Here’s our first look at Google Chrome’s new design for Windows 11.
Google has finally started testing a new design for Chrome on Windows 10 and Windows 11, and more details on the visual overhaul are now available.
Google apparently uses the Microsoft Edge-style Windows 11 menu to bring the browser into line with the new operating system. The first look at what Google Chrome can look like on Windows 11 comes in the latest version of Canary, but you’ll need to enable a new experimental flag to see the improvements.
As expected, Google Chrome’s styling changes for Windows 11 are minimal at the moment, and they’re limited to menus only. For the moment, it only comes with a few changes to the menu. For example, rounded corners and shadow effects are now visible when you right-click anywhere in the browser or open the main menu.
Additionally, Google appears to be experimenting with other design improvements for Chrome as well, as this experimental metric increases the level of transparency of tab hover maps. This seems to imply that more significant changes to the Google Chrome window or tab bar are underway.
Unlike Google Chrome, Microsoft Edge supports Mica hardware on Windows 11. As you can see in the screenshot below, Mica hardware aligns the background color of the tab area of the browser with the desktop and creates a Fluent experience that can distinguish multiple applications.
Activate Chrome’s New Design
To enable Chrome’s Windows 11-style experimental menus, follow these steps:
- Download Chrome Canary.
- Open the menu Chrome: // flags.
- Activate the “Windows 11 style menus” flag.
- Relaunch the browser.
Windows 11 rounded corners and mica don’t hurt performance
Microsoft recently confirmed that applications using new Windows 11 design materials will not affect operating system performance. Unlike acrylic material, these design effects are specially designed for higher performance. Likewise, rounded corners will have no impact on system performance.

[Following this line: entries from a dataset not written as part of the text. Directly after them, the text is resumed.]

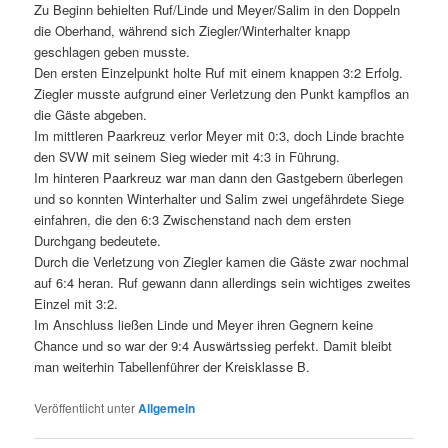
Zu Beginn behielten Ruf/Linde und Meyer/Salim in den Doppeln
die Oberhand, während sich Ziegler/Winterhalter knapp
geschlagen geben musste.
Den ersten Einzelpunkt holte Ruf mit einem knappen 3:2 Erfolg.
Ziegler musste aufgrund einer Verletzung den Punkt kampflos an
die Gäste abgeben.
Im mittleren Paarkreuz verlor Meyer mit 0:3, doch Linde brachte
den SVW mit seinem Sieg wieder mit 4:3 in Führung.
Im hinteren Paarkreuz war man dann den Gastgebern überlegen
und so konnten Winterhalter und Salim zwei ungefährdete Siege
einfahren, die den 6:3 Zwischenstand nach dem ersten
Durchgang bedeutete.
Durch die Verletzung von Ziegler kamen die Gäste zwar nochmal
auf 6:4 heran. Ruf gewann dann allerdings sein wichtiges zweites
Einzel mit 3:2.
Im Anschluss ließen Linde und Meyer ihren Gegnern keine
Chance und so war der 9:4 Auswärtssieg perfekt. Damit bleibt
man weiterhin Tabellenführer der Kreisklasse B.
Veröffentlicht unter
Allgemein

Microsoft has optimized graphics rendering performance to resolve the issues with rounded edges, so that users won’t notice any difference from square corners.
Additionally, Microsoft also explained that these Windows 11 design components (such as rounded corners) were not inspired by macOS.
“Good design tends to be similar,” Microsoft said. “Fluent has been around for a long time” and the design elements “may sound familiar, but the goal of Fluent Design and Mica is to create a design language that feels natural and normal.
Rounded corners and Mica elements are also coming to all inbox apps, and apps like Teams and Skype will be updated gradually.